Lost touch with my soul
I had no where to turn
I had no where to go
Lost sight of my dream,
Thought it would be the end of me
I thought I’d never make it through
I had no hope to hold on to,
I thought I would break
I didn’t know my own strength
And I crashed down, and I tumbled
But I did not crumble
I got through all the pain
I didn’t know my own strength
Survived my darkest hour
My faith kept me alive
I picked myself back up
Hold my head up high
I was not built to break
I didn’t know my own strength

Jeśli chodzi o wokal Whitney, to zauważam dużą zmianę i wcale mnie to nie zaskakuje. Irytuje mnie zaślepienie fanów, zarówno Whitney i Mariah, którzy myślą, że ich wokale nie tracą na jakości z biegiem lat! Ich głosy mają zupełnie inną wrażliwość (głos MC jednak dla mnie jest wrażliwszy) i w różnym stopniu tracą na jakości, którą posiadały wcześniej. Głos Whitney obecnie jest nieco zachrypnięty, choć nadal słychać te znane nam wszystkim dźwięki, ale nie jest to głos z tamtych lat i mam nadzieję, że kiedyś się skończy wieczne porównywanie, kto ma głos, a kto stracił! Zejdźcie na ziemię ludzie i może zaczniemy doceniać to, że te kobiety nadal śpiewają i nagrywają muzykę, a nie wiecznie będziemy żyć tym, co było. Było. Będzie to wszystko, co osiągnęły zawsze należało do nich, ale tak jak MC zaczęła kiedyś nowy muzyczny rozdział w swoim życiu, tak Whitney zaczyna znowu! kolejny rozdział i mam nadzieję, że się jej uda. Po prostu przykre jest to, jak się czyta te wszystkie pierdoły w necie, że Whitney się skończyła (choć jeszcze kilka godzin temu miała pokazać Mariah, gdzie raki zimują!) albo że Mariah już powinna przestać cokolwiek nagrywać, bo też straciła wokal... Uwierzcie mi, gdyby choć 1/2 wokalistek (a piszę o artystach obecnie zajmujących jakieś tam lepsze miejsca na listach przebojów) obecnie miała wokale tych kobiet, to można by było tego spokojnie słuchać. Lata śpiewu i nadużywania głosu robią swoje. Aż chciałoby się zaśpiewać do wszystkich - You're delusional, you're delusional...

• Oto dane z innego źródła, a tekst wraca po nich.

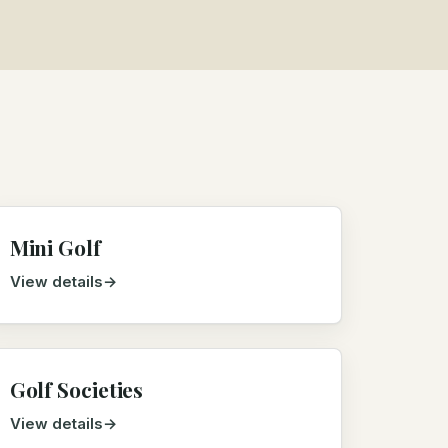
Mini Golf
View details
Golf Societies
View details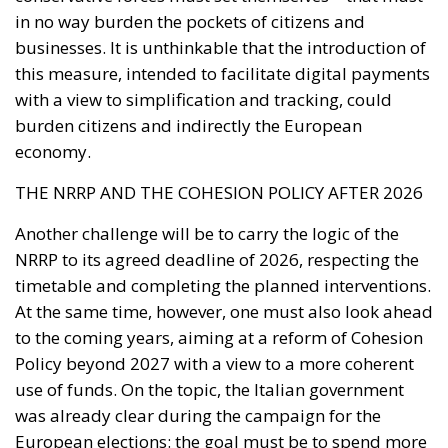
burden citizens and indirectly the European
economy.
THE NRRP AND THE COHESION POLICY AFTER 2026
Another challenge will be to carry the logic of the
NRRP to its agreed deadline of 2026, respecting the
timetable and completing the planned interventions.
At the same time, however, one must also look ahead
to the coming years, aiming at a reform of Cohesion
Policy beyond 2027 with a view to a more coherent
use of funds. On the topic, the Italian government
was already clear during the campaign for the
European elections: the goal must be to spend more
and, above all, to do it better than in the past.
Tags:
austerity
Draghi
ECB
EU
nrrp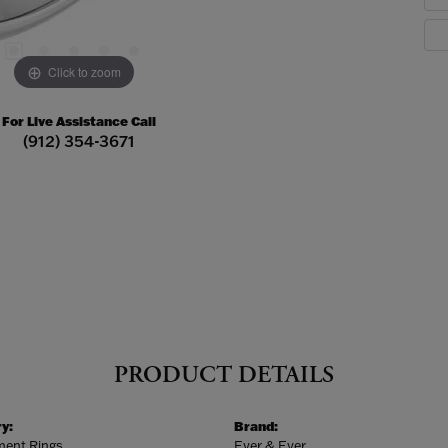
Click to zoom
For Live Assistance Call
(912) 354-3671
PRODUCT DETAILS
y:
Brand:
ent Rings
Ever & Ever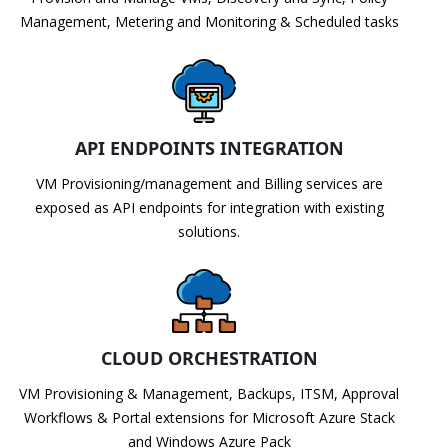
Management, Metering and Monitoring & Scheduled tasks
API ENDPOINTS INTEGRATION
VM Provisioning/management and Billing services are
exposed as API endpoints for integration with existing
solutions.
CLOUD ORCHESTRATION
VM Provisioning & Management, Backups, ITSM, Approval
Workflows & Portal extensions for Microsoft Azure Stack
and Windows Azure Pack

Jeszcze jedno, bawią mnie muzyczne porównania Whitney i Mariah, bo jak rozumiem, że jest to dość naturalne (zwłaszcza jak wydają razem nowe albumy w tym samym czasie), ale też bardzo powierzchowne! Whitney tworzy coś w stylu soul/trochę r&b i pop, natomiast Mariah, to już r&b/trochę hip-hop, itp. Różnica jest ewidentna i jak teraz o brzmieniu Mariah mówi się, że jest takie, bo chce być na czasie, tak napiszę jedynie... ajm veri sori, ale jej brzmienie jest w większości takie, bo takie chce robić i tworzy coś w tych klimatach mniej więcej od albumu Daydream (a od Butterfly tym bardziej). Czasy się zmieniają i ludzie zapominają, więc ja przypominam. Whitney natomiast idzie bardziej w klasyczne soulowe klimaty i jeśli jej to odpowiada, to niech tak będzie. Album My Love Is Your Love oczywiście dał nam poznać divę z trochę innej strony i mam nadzieję, że na I Look To You znajdziemy też coś podobnie brzmiącego! Na pewno cokolwiek to będzie, fani docenią, w końcu tyle lat czekali... Aha, gdzieś wyczytałam, że możliwe, iż nie jest to jednak pierwszy singiel Whitney... Kto wie, może specjalnie wyciekł by sprawdzić odbiór fanów? W drugiej linii ponoć czeka już kawałek wyprodukowany przez Swizz Beatza - Mill Dollar Bill - czyli coś bardziej współcześnie brzmiącego. W każdym razie dla mnie I didn't know my own strength jest bardzo ładnym utworem i może z każdym przesłuchaniem bardziej będzie mi się podobał, tylko... ja ogólnie wciągam do głośników prawie wszystkie ballady Whitney Houston, także nie wiem do końca czy jestem obiektywnym źródłem informacji czy to dobry utwór...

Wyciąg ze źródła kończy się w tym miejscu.